My parting words as a Microsoft MVP

I want to thank all of you who commented – both publicly and privately – on my losing my status as a Microsoft MVP.  Let me sum it all up, and hopefully answer all of your questions.

1) I was informed on Monday that I was not being renewed.  However this was several weeks after I sat down with my MVP Lead and told him that I suspected I was not going to get renewed.  My suspicions, by the way, were not at all based on my community contributions throughout the last year – which were substantial.  I believed that there are people at Microsoft actively working against my advancement.  This has actually been proven to me in the past few months, and I suspected that it would manifest itself again on October 1.  I will not elaborate any further.

2) Whether it is ‘fair’ or not is irrelevant.  Microsoft can (and does) decide to award who it chooses to award, and no, I do not plan to appeal the decision.

3) The Microsoft MVP Award is not for people proficient in their technology; it is for people who share their proficiency with community work, such as blog articles, speaking events & presentations, tweets, forums, and such.  For the record I submitted (when asked) more than 15 articles on Hyper-V that I have written over the past year, as well as in excess of six public and unpaid presentations I have given on the technology.  I also wrote a course on Virtual Desktop Infrastructure using only Microsoft technologies, something that nobody (including Microsoft) had ever done before.  However this was determined to be inadequate to be reawarded.

4) What’s next: I continue to do my thing.  I did not get into IT communities to be awarded for it, and my blog (which has been acclaimed both critically and popularly every year for the past five) will continue on its path.  However it might be noticed by some regular readers that over the past several months my pro-Microsoft bias has been curbed, and I am a lot more willing to be critical of them publicly than I was in the past… and yes, I am using VMware in my professional work, but I am using Hyper-V as well.

5) I am not (as some of you have) badmouthing Microsoft.  I am not calling them names.  I am just realizing that they are not the company they once were, and to deny that would be unworthy of an industry commentator that I am considered to be.

6) It is not a sad day for me.  I do not feel sad.  I feel sleighted, I feel insulted, but I do not feel sad.  I am not angry with anyone in particular, least of all my MVP Lead – Simran Chaudhry has been a good lead, and a good friend over the years.  For the record I think he took the news harder than I did.

7) For those who say they are pruning the tree from the bottom, I appreciate the sentiment.  I have done my best over the years to foster community growth, and to help develop new community leaders.  There are several Microsoft MVPs who are that because of my guidance, and I hope they will continue to do their good work.  If anyone is doing their community work because of me, and decides to stop doing it because of this, well then maybe they shouldn’t have been MVPs in the first place.

8) No, I have not joined Microsoft.

9) I am still coming to MVP Summit in November.  This was my greatest worry, not because of the parties (which I would miss) and frankly not even because of the airfare (which is already spent) but because of the people.  I have made a lot of friends in the MVP community, and I am looking forward to seeing them all next month.

10) The truth is I did NOT receive a proper explanation… nor do I expect to.  If my suspicions are correct then any truthful explanation would embarrass the company.  They do not owe me an explanation, and on a similar subject, as the MVP Award is not an employment, the severance package looks like this: ‘Buh-bye!’

Now: I am not trying to burn any bridges, and I am not trying to offend anyone.  Might I be re-awarded in the future?
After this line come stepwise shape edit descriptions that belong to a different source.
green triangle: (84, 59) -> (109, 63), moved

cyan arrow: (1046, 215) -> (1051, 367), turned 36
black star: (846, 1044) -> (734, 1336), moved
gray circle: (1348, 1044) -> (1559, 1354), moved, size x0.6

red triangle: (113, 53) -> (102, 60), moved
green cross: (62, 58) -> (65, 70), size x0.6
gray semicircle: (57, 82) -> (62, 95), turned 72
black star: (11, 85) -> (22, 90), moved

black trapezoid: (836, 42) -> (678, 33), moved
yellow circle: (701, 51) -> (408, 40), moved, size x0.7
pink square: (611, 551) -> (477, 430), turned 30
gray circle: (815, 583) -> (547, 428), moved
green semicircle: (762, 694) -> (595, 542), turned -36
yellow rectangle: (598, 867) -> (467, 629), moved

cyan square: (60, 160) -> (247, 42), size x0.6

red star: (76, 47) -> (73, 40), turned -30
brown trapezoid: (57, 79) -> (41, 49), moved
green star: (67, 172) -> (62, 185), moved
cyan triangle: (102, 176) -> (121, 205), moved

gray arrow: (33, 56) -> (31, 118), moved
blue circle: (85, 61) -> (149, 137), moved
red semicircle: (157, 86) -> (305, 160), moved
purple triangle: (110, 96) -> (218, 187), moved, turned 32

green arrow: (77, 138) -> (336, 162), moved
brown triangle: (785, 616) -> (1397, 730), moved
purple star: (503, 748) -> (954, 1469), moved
Who knows?  I am not going to seek it out, but anyone who wishes to nominate me is free to do so.  If it happens, that is fine… and if it doesn’t, well that is fine too.  I am proud to have been an MVP for 8 years – in several different categories (I think I hold the record) – but if it is time to move on then that is what I will do.

If you are looking for a speaker for your event, whether it be on Server, Client, Virtualization, Private Cloud, Office 365, or any of the other myriad technologies that I have been a subject matter expert on, please feel free to contact me.  If you have a technical question on any of these (or other) subjects then please feel free to ask, and if I can get it into a blog article I will.  If you feel that I have been wronged, then feel free to say so to whoever it is you would say it to… but it might be more productive for you to go to http://mvp.microsoft.com/en-us/nominate-an-mvp.aspx and nominate me again.

Thank you all for your support, and I look forward to helping you all in the future!

Mitch

7 responses to “My parting words as a Microsoft MVP”

  1. Good luck.
    I think you are still doing well.

  2. As usual a class act.

    You were awarded because you are a community leader and have fostered many new community leaders. The MVP award was because of how you helped the community. When the award was not given, you did not rant, but thanked those who helped make the experience memorable. As with most of the classy MVPs, you will continue helping the community.

    You will continue being a community leader, MVP Award or NOT.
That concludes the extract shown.